Livingstone Gitau, the director of the 2nd applicant sworn a supplementary affidavit on 7th November 2018, he deponed that there exists an imminent threat to execute and attach against the appellant’s as clearly stated by the respondent’s and thus need to have a stay of execution as against the respondent pending the hearing and determination of the appeal so that the appeal is not rendered nugatory.
The applicant deponed in his affidavit sworn on 18/7/2018 that being aggravated of the judgment by the tribunal he will suffer substantial loss and the appeal will be rendered nugatory. In further supplementary affidavit dated 1/11/2018 filed in court on 8/11/2018 he deponed that there is grave danger of execution proceedings against the judgment if stay of execution is not granted by this court. The following documents were annexed to the affidavits the judgement of the tribunal and copies of correspondence to support the validity of the claim.
The respondent ES in reply denied the allegations made by the applicants in both the affidavit in support and accompanying supplementally affidavit dated 1/11/2018. The respondent took issue with the applicant inordinate delay to file the application and even the memorandum of appeal. It is also in the replying affidavit that the applicant has not shown sufficient cause why the orders for stay of execution should be granted. further the respondent deponed that equally important is the bare allegations that the applicant would suffer substantial loss without probative evidence to that effect.
The respondent averred that the applicant has not demonstrated that upon the hearing of the appeal and at the end of it all he succeeds; the respondent will not be in a position to repay the decretal sum.

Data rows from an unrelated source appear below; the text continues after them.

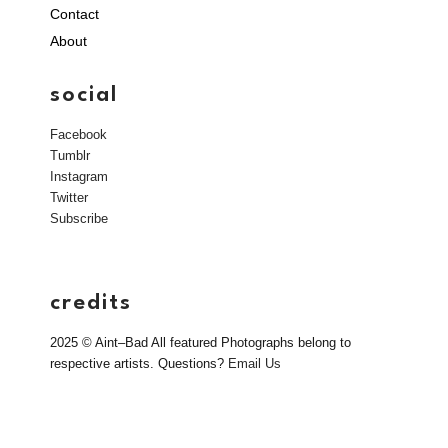
Contact
About
social
Facebook
Tumblr
Instagram
Twitter
Subscribe
credits
2025 © Aint–Bad All featured Photographs belong to
respective artists. Questions?
Email Us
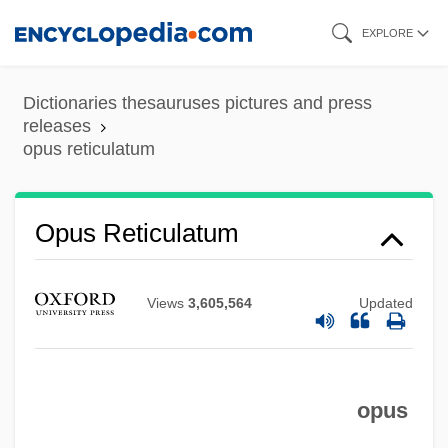
Skip
EXPLORE
to
main
Dictionaries thesauruses pictures and press
content
releases
opus reticulatum
Opus Reticulatum
Views
3,605,564
Updated
opus
Opus Quadratum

Applicants’ Skeletal Submissions
During the hearing both counsels opted to file skeleton submissions to raise the respective concerns and perspectives in the matter. Mr. Naikuni for the applicant submitted that if indeed stay of execution is not granted they will suffer substantial loss. Further learned counsel contended that if an order of stay is not considered the appeal will be rendered nugatory.
Mr. Naikuni further on behalf of the applicants submitted their written skeletal submissions dated 7th December 2018 and filed on 10th December 2018. In their written submissions, the applicant’s submitted that they will indeed suffer substantial loss of 5(five) million Kenya shillings if an order for stay of execution is not granted. If the orders are not considered and the applicant herein does pay the decretal sum to the respondent, the respondent has not demonstrated that upon the hearing and determination of this appeal in favour of the applicants, that she will be in a position to repay the decretal sum. It is in the public domain that the respondent is not financially stable and relies on donors.
The applicant counsel submitted that they are willing to furnish the security as to costs whereby the security is deposited in this honourable court, the respondent will be able to have access to the same without any hardship, in the circumstances that the appeal is not considered by this honourable court.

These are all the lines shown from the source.